Beyond excess mortality: the demographic life of a Mayan community after a war of massacres

235 pages. London, London School of Economics and Political Science (2018)

Abstract

This thesis focuses on the demographic consequences of mass killings on local populations. Three empirical studies written as journal articles explore the patterns of mortality and fertility after a series of massacres in the village of Río Negro in Guatemala. The first paper was motived by the dearth of reliable numerical data on massacre-affected populations. It describes the Extended Genealogy Method (EGM), an innovative data collection approach that brings together concepts and methods from various disciplines to reconstruct the demographic history of populations for which no data are available. The EGM was applied to reconstruct the last 40 years of Río Negro’s demographic history producing complete, reliable, and high-quality data suitable for demographic analysis. The second paper focuses on mortality by studying the role of family support and ‘scarring’ effects during and after the Río Negro Massacres, which caused the death of over a third of the village’s population. The article explores four mechanisms driving mortality in the village in the short- and long-term. It presents evidence of the protective effects of networks of family support.

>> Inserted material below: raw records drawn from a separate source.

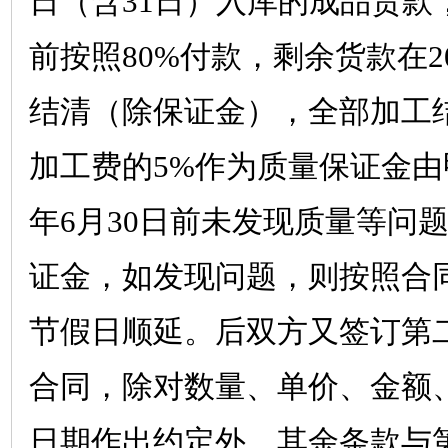
日（含
31
日）入库的成品货款
前按照
80%
付款，剩余货款在
2
结清（除保证金），全部加工
加工费的
5%
作为质量保证金由
年
6
月
30
日前未发现质量等问
证金，如发现问题，则按照合
节假日顺延。后双方又签订第
合同，除对数量、单价、金额
日期作出约定外，其余条款与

It also shows the lingering negative consequences of the massacres on survivors – social and psychological scarring were associated with higher long-term mortality. The third paper focuses on the fertility behaviour of the survivors of the Río Negro Massacres. It discusses potential factors driving fertility after the killings, including age, gender dynamics, social pressure, and scarring effects. The paper finds evidence of a fertility ‘drop and rebound’, with young women and older men having the highest post-killings fertility. Exposure to the killings was associated with lower subsequent fertility (particularly for women) evidencing profound scarring effects. A community-led pronatalist ideology encouraged high fertility amongst survivors of the massacres. This is the first study to explore the demographic consequences of mass killings in detail.